February 1, 2022 by David Curry in Presence magazine

One can’t tell the story of faith without telling the story of persecution.


When I look at the story of the persecuted church, I sometimes strain to see more than suffering. For the first time in 20 years, another country—Afghanistan—rivals North Korea as the worst place to be a Christian. Religious violence in Nigeria has risen off the charts. China’s surveillance state is censoring more and more church members. And India, the world’s largest democracy, is quickly revealing its systematic hostility toward religious minorities.

Where’s the hope in all these downward trends?

But then I look past the headlines and into the eyes of the people behind them. They are the eyes of people like Bae, who labors in a North Korean field during the day and sneaks away to worship at night. I see the Afghan refugees, who have been forced to follow Jesus in secret their entire lives but now reveal their faith in public light. And I see Faith and Damaris, who have turned their most traumatic experiences into testimonies of triumph.
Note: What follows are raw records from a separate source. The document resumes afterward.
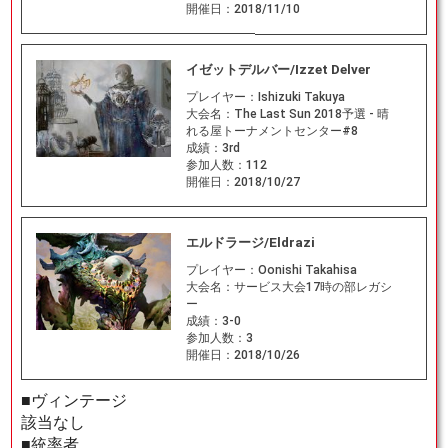
開催日：
2018/11/10
イゼットデルバー/Izzet Delver
プレイヤー：
Ishizuki Takuya
大会名：
The Last Sun 2018予選 - 晴
れる屋トーナメントセンター#8
成績：
3rd
参加人数：
112
開催日：
2018/10/27
エルドラージ/Eldrazi
プレイヤー：
Oonishi Takahisa
大会名：
サービス大会17時の部レガシ
ー
成績：
3-0
参加人数：
3
開催日：
2018/10/26
■ヴィンテージ
該当なし
■統率者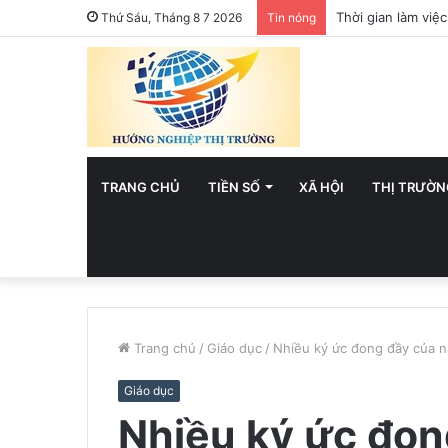
Việt Nam hướng t
Thứ Sáu, Tháng 8 7 2026
Tin nóng
TRANG CHỦ
TIỀN SỐ
XÃ HỘI
THỊ TRƯỜN
Trang chủ
/
Giáo dục
/
Nhiều ký ức đong đầy của n
Giáo dục
Nhiều ký ức đon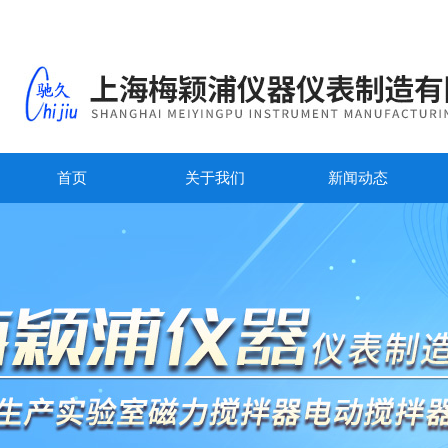
首页
关于我们
新闻动态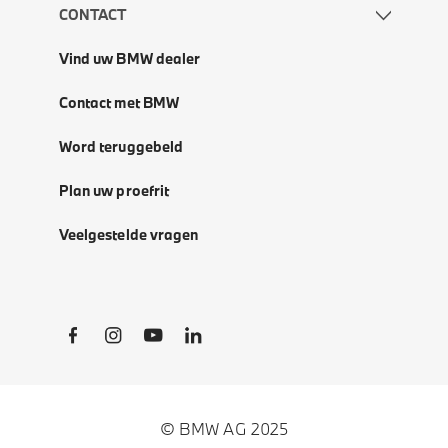
CONTACT
Vind uw BMW dealer
Contact met BMW
Word teruggebeld
Plan uw proefrit
Veelgestelde vragen
Social Links
© BMW AG 2025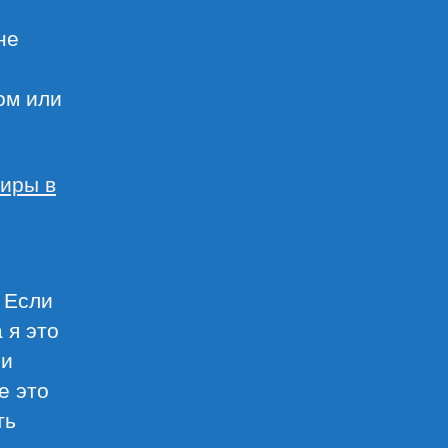
не
ом или
иры в
 Если
 я это
ли
е это
ть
They are the people who remind me that just past the suffering waits a deeper, brighter, hope. They make sure I remember to keep going toward Jesus.

How do we keep our persecuted family going to Jesus? Through projects like radio broadcasts that spread life-giving words behind the closed borders of North Korea. Through  the trauma care centers in Africa that facilitate inner healing after deeply painful experiences. Through the presence of local church leaders who serve in secret, faithfully encouraging brothers and sisters who risk everything to follow Jesus. And, most of all, through your prayers and advocacy that fuel their resilient faith through difficult days.
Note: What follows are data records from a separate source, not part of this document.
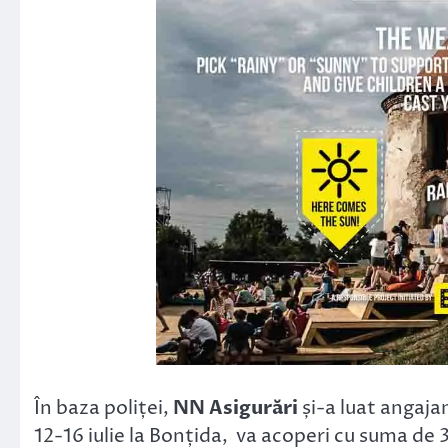
În baza poliței,
NN Asigurări
și-a luat angaja
12-16 iulie la Bonțida, va acoperi cu suma de 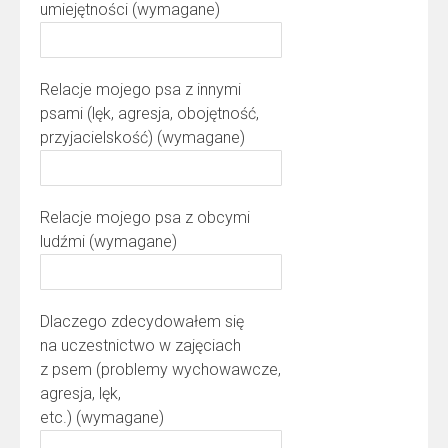
umiejętności (wymagane)
Relacje mojego psa z innymi
psami (lęk, agresja, obojętność,
przyjacielskość) (wymagane)
Relacje mojego psa z obcymi
ludźmi (wymagane)
Dlaczego zdecydowałem się
na uczestnictwo w zajęciach
z psem (problemy wychowawcze,
agresja, lęk,
etc.) (wymagane)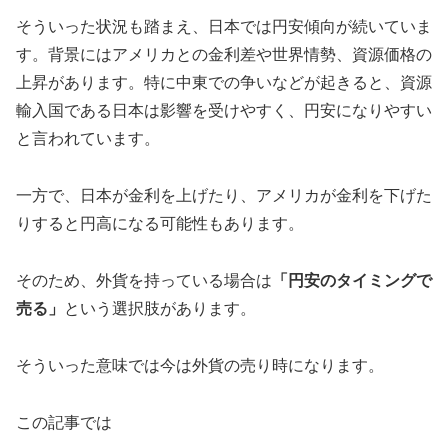
そういった状況も踏まえ、日本では円安傾向が続いていま
す。背景にはアメリカとの金利差や世界情勢、資源価格の
上昇があります。特に中東での争いなどが起きると、資源
輸入国である日本は影響を受けやすく、円安になりやすい
と言われています。
一方で、日本が金利を上げたり、アメリカが金利を下げた
りすると円高になる可能性もあります。
そのため、外貨を持っている場合は
「円安のタイミングで
売る」
という選択肢があります。
そういった意味では今は外貨の売り時になります。
この記事では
Connection must remain the common thread in every effort to serve the persecuted church, because faith withers in isolation. We need each other to speak words of life, healing and hope when suffering closes in. We need to bear each other’s burdens without fearing bad news. And we need to run toward closed doors when others are turned away so we can witness what God does in dark places.

Self-portraits painted by Faith and Damaris David as part of trauma counseling in Nigeria

Self-portraits painted by Faith and Damaris David as part of trauma counseling in Nigeria

His work reminds us, over and over again, that the tides can turn, the circumstances can change, that there are greater joys in the days ahead.

It’s far too easy to keep the stories of suffering replaying in our minds, so we have to keep turning up the volume on the good things that God is doing.

We must remember how miraculously He has opened unprecedented global access to Scripture, so more people than ever can read or listen to their own copy of the Bible. We must recall how millions of people have come to Jesus through online, underground networks. And we must repeat the stories of how He’s met each of us in hardship, drawing us closer to Jesus through opposition and oppression.

Those of us who enjoy religious freedom must not forget how God works all things, together, for good. Because if our persecuted brothers and sisters forget what God is doing—we will remind them.